2020年9月7日(月)

ケア児施設、歌で支援 動画収入で医療品寄付へ

牛久の中島さん夫妻 「感謝示したい」

中島龍次さん、沙都美さん家族が「ソノサキ」を歌う動画の一場面(中島さん提供)
中島龍次さん、沙都美さん家族が「ソノサキ」を歌う動画の一場面(中島さん提供)

新型コロナウイルス感染症の収束が見通せない中、牛久市内で医療的ケアを必要とする娘を育てる夫妻が、県内の医療的ケア児・者受け入れ施設へ感謝の気持ちを歌で示すプロジェクトを始めた。思いを込めたオリジナル曲を歌う動画をインターネットで公開。再生により得られた広告収入の全額を、医療・福祉施設へのマスクや医療用ガウンなどの寄付に充てる。夫妻は「支援の輪を広げたい」と協力を呼び掛けている。

プロジェクト「Sing for carers」を企画したのは、牛久市在住の中島龍次さん(42)、沙都美さん(37)夫妻。長女で小学4年の柚月さん(9)は、たん吸引や胃ろうなどの医療的ケアが必要だ。家族による24時間の在宅看護が続く中で、訪問看護や受け入れ体制の整った医療施設などの、継続的な手助けは欠かせない。
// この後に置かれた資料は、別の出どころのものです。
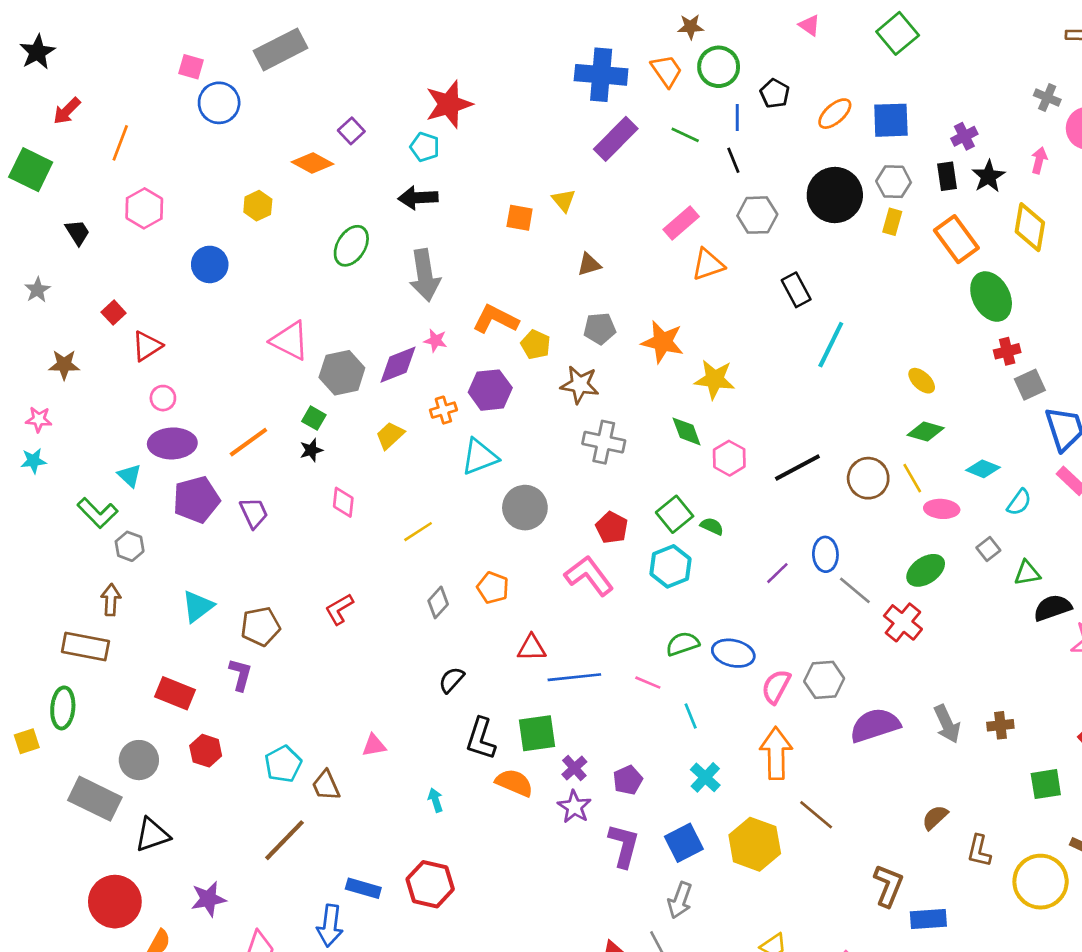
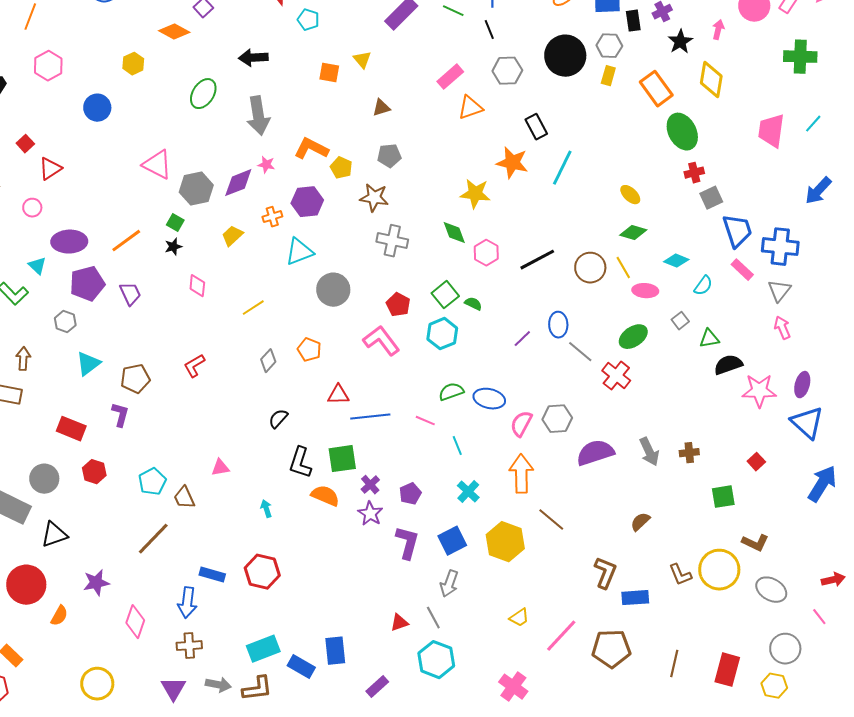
cyan pentagon: (425, 147) -> (308, 20), moved
black rectangle: (947, 176) -> (633, 21), moved
orange star: (663, 342) -> (512, 163), moved
pink circle: (163, 398) -> (32, 208), moved
gray hexagon: (130, 546) -> (65, 322), moved
brown L-shape: (979, 851) -> (680, 575), moved, turned -35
龍次さんは「感染症のリスクと隣り合わせの中でも、変わらず医療や福祉を提供してくれる関係者に感謝を示したかった」と企画した理由を話す。

オリジナル曲「ソノサキ」の作詞・作曲は沙都美さんが担当し、企画に賛同した音楽プロデューサーの堤秀樹さんがボランティアで編曲。軽やかな曲調で、歌詞も「笑って 笑って 笑っていたら いつの間にか新しい明日がきみの隣で笑ってるから」など、明るい未来を想起させる内容にした。

家族や協力者らと共に歌った4分13秒の動画を、7月下旬に動画投稿サイト「ユーチューブ」で公開した。今年12月までの期間限定で、再生により得られた広告収入の全額を医療物資の購入費に充て、県内の医療・福祉施設へ贈る仕組み。県社会福祉協議会などを通じて寄付する予定。

現在、支援の輪を広げようと、ソノサキを歌った動画を同企画のホームページで募集している。寄せられた動画はまとめてユーチューブで公開し、再生による広告収入は全額寄付に充てる。また、物品を各施設に届ける際に、DVDに収録して渡す予定。沙都美さんは「みんなからのエールとして医療や福祉従事者の方たちに贈りたい」と話している。